Compte rendu de "Brume" de François Brouyaux

17 février, 2014

Brume

Brume

Brume 1, de François Brouyaux, commence de manière surprenante par l'assassinat d'un scientifique, Li Xian Thieu, venu présider à Bruxelles une conférence internationale sur le climat. Ce Li Xian Thieu est en réalité un Français enseignant en Australie. La première partie du roman est un flash back sur sa vie et en particulier l'enquête qu'il mène sur le baron de Monthy à la demande d'un ami de l'IRM. Thieu cherche à savoir si ce baron, personnage imaginaire des Pays-Bas wallons, homme des Lumières, passionné par les sciences, ami du Suédois Linné et de nombreux philosophes français, a bien été le premier à découvrir que la brume, qui durant l'été 1783 recouvrit une grande partie de l'Europe occidentale, était due à la formidable explosion du volcan Laki en Islande qui projeta dans l'atmosphère 120 millions de tonnes de dioxyde de soufre (soit trois fois les émissions de cette matière en Europe à l'heure actuelle). Cette longe enquête qui nous amène à Mons est une sorte d'introduction à la deuxième partie du roman, la plus passionnante et la plus importante.
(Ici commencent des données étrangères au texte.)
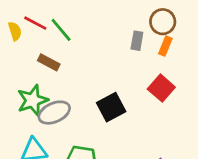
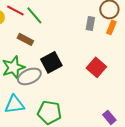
red square: (161, 88) -> (96, 67), moved
black square: (111, 107) -> (51, 62), moved

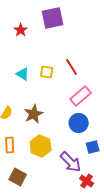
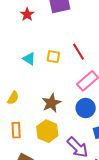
brown star: (34, 114) -> (51, 103), moved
Une sage-femme de Valenciennes

On entre ici dans l'histoire d'une jeune sage-femme de Valenciennes, Marianne, fille de médecin, qui va épouser le Baron de Monthy, de 20 ans plus âgé. Ils ne pourront avoir qu'une seule descendance, Eléonore, en raison de la difficulté de son accouchement. En même temps que survient la brume de 1783, arrive dans le château du baron une séduisante métisse venue on ne sait d'où, Vaïna. Le baron l'installe dans une chambre à côté de celle de sa fille. Vaïna est enceinte et c'est le père de Marianne et Marianne qui vont l'aider à accoucher.
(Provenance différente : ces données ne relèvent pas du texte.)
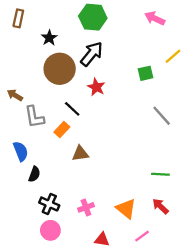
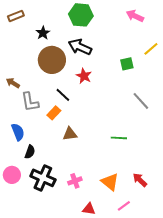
brown rectangle: (18, 18) -> (16, 16), turned 56
black arrow: (92, 54) -> (80, 47), turned -105
green line: (160, 174) -> (119, 138), moved
black cross: (49, 204) -> (43, 178), size x1.4
pink circle: (50, 230) -> (12, 175), moved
Mais d'où vient l'enfant mort-né qu'elle met au monde ? Elle effraye tant qu'elle s'en ira après l'accouchement, juste au moment où la brume disparaît, dont certains esprits superstitieux n'étaient pas loin de lui attribuer la venue. Comme les parents d'Eleonore ont ensuite « cessé de se sourire » (p. 110), éprouvant durement leur fille, le lecteur a tendance à penser que le baron (absent lors de l'accouchement), aurait trompé sa femme et que l'enfant serait de lui. On apprendra un certain temps après que toute cette affaire est plus complexe, ce que laisse deviner le fait que la baron ne quitte pas sa femme. Quand il meurt, l'un de ses amis, médecin lui aussi, hérite du volumineux journal au jour le jour des observations du climat transcrites par lui-même et Marianne. Vautreuil, c'est son nom, va confier le secret qui le lie à Vaïna, raconter ses aventures comme espion au service de la Nouvelle-France auprès des alliés des Iroquois en territoires anglais. Il lui explique notamment qu'un jour, ils, ont failli être pris et comment un Indien les a sauvés en leur faisant traverser une rivière, gardée par une importante garnison anglaise, dissimulés derrière la brume du petite matin.
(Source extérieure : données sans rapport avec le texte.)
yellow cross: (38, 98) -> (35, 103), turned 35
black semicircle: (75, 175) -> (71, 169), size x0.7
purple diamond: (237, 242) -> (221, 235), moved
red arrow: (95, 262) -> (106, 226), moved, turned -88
Cette brume « indienne » ne les a pas sauvés à elle seule, mais surtout la conviction de l'Iroquois que la brume n'était qu'un des éléments que mettaient ses ancêtres à sa disposition pour sauver des amis. Vautreuil compare cette brume à celle qui joue un rôle important dans la bataille de Wattignies le 16 octobre 1793 qui repoussa les Autrichiens jusqu'à Namur. A la faveur de cette brume les Français surgirent sur le flanc non défendu de l'armée impériale : « Les éléments sont toujours les alliés de ceux qui ont la foi qu'ils leur seront favorables. » (p. 129). Notamment parce qu'ils se considèrent comme du côté du Bien, ce qui était le cas des soldats de la République.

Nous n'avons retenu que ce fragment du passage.